É importante ainda ressaltar que muitas pessoas possuem uma visão superlativa sobre o trabalho que desempenham, enquanto outras se dedicam muito e se valorizam pouco. Na verdade, encontramos de tudo no mercado laboral. Existem ,como se sabe, lideranças que valorizam suas respectivas equipes, fazem o processo de coaching (apoiando e desenvolvendo suas equipes); outras se sentem ameaçadas e encaram suas equipes como inimigos. Lamentavelmente, esses equívocos da personalização da meritocracia não geram somente apenas uma injustiça na questão do reconhecimento profissional, mas também perda de tempo e dinheiro. Em alguns casos, o colaborador se desmotiva, deixa de produzir e contribuir como poderia; em outros, a organização o perde para a concorrência pelo simples fato de um obtuso gestor, por incompetência, medo, insegurança, ou por tudo isso junto, não tê-lo valorizado. Resumindo, a meritocracia está diretamente ligada aos gestores de uma organização, pois, mesmo havendo critérios formais e claros, em algum momento o colaborador estará na dependência da análise de sua liderança ou chefia.

Dessa forma quanto mais os critérios estiverem nas mãos das pessoas, menos justos eles serão, pois não há garantia dos valores, do caráter, da vaidade, do orgulho, da insegurança e da ganância do ser humano, em especial quando ele se encontra em uma privilegiada posição de comando, de julgador. Prioritariamente, as organizações devem qualificar seus colaboradores, com o objetivo de preparar lideranças balizadas nos princípios. Quando melhoramos as pessoas, melhoramos os processos e os resultados.

Destaco que há quem ame o que faz, mas a importância não está em apenas fazer o que se gosta, mas em fazer bem feito aquilo que deve ser feito. Se pudermos estabelecer como objetivo a superação de nossas próprias metas, estaremos sempre um passo a frente.  Assim sendo, ficar sob a tutela da perspectiva, da opinião, da percepção, da intenção, ou do objetivo de uma empresa ou de alguém é como se terceirizássemos nosso crescimento no mercado. Em vista dessas reflexões, temos que pensar com uma visão de futuro, ultrapassando nossos desafios pessoais e profissionais, impondo-nos metas ousadas, orientando-nos por princípios, porque a caminhada nesta vida nos oferece lapidações, que, no meio organizacional  denominamos aperfeiçoamento.

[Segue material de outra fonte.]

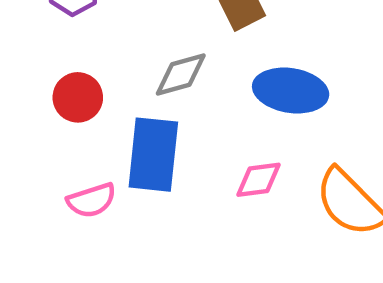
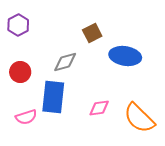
blue ellipse: (291, 91) -> (125, 56), moved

Lembro que, no início do texto, comentei sobre alguns ditados populares que colocam nas mãos da “Providência Divina” o poder de fazer a justiça. Então, vou terminar este texto com outros ditados, que colocam em nossas mãos as consequências de nossas escolhas e nos responsabilizam por elas:

- “Deus ajuda a quem cedo madruga” (Ditado Popular)

- “Tudo que é seu encontrará uma maneira de chegar até você” (Chico Xavier)

 

- “Não peça a Deus para guiar seus passos, se você não está disposto a mover seus pés” (Márcio Kuhne).